Hello to the group. I am new to Arduino. My electronics knowledge is rusty, I’ve been away from electronic design and programming for about 20 years.
I will be posting my progress with the SPI interface. The novice should be able to follow along, hence I will try to explain everything in full detail. I also would like the feedback from the experienced on this group as to the correctness and anything I post, or that is felt should be mentioned that I may have missed. I am an NOT AN EXPERT or experienced so your comments and questions will be welcome. Hoping to reduce my learning curve by input from others, and allow others inexperienced with SPI interface, to discover its’ power.

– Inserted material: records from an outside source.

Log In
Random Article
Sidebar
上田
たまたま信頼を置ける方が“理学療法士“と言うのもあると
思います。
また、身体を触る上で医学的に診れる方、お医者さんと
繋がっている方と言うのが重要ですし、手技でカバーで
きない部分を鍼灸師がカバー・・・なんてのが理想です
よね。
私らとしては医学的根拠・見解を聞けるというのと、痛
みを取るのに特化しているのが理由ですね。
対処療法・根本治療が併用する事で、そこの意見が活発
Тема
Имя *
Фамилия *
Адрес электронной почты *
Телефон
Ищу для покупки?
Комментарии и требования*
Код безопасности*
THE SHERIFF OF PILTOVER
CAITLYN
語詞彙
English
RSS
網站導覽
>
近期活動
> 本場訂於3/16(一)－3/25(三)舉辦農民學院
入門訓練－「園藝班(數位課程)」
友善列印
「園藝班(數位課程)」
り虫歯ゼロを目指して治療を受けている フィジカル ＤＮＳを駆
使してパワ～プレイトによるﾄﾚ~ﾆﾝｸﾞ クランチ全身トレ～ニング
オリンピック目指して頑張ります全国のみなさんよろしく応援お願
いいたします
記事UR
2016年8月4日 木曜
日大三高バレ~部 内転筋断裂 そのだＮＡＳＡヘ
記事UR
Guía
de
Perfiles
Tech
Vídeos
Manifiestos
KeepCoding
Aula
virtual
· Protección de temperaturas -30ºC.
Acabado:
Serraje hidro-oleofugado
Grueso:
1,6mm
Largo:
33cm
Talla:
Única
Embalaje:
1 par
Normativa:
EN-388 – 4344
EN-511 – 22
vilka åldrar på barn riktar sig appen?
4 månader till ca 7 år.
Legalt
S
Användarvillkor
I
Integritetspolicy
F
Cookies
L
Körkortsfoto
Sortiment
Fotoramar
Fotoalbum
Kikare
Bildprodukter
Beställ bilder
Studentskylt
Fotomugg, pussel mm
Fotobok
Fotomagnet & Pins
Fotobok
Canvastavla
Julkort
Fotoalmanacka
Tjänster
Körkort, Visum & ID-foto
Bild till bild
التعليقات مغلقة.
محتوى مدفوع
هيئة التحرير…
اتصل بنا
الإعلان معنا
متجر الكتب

I was going to require more then the 14 Input/Output (I/O) pins available for my project. At first I was going to use the 74HC595 & 74HC165 shift registers for my I/O requirements and just bit bang away for my requirements, but after investigation, I discovered the Microchip MCP23S17 SPI chip. Upon realizing the power of this chip, I decided it was worth the extra time it would take it would take to learn how to use it. Because of its versatility, it will be my first preference for any future I/O expansion requirements. First thing I discovered, there are many postings on the internet with people having problems with implementation using the MCP23S17. Many aspects of using this chip are not so obvious. Many solutions provided code, but no explanation as to WHY the steps were required. Others skip relevant information; such as the defaults may have met their project needs. Hopefully this document with your help, will become an all encompassing “how to” document.
First recognize the MCP23S17 provides enhancements over the suggested SPI protocol. Therefore a little extra programming maybe required for SPI implementation into your project.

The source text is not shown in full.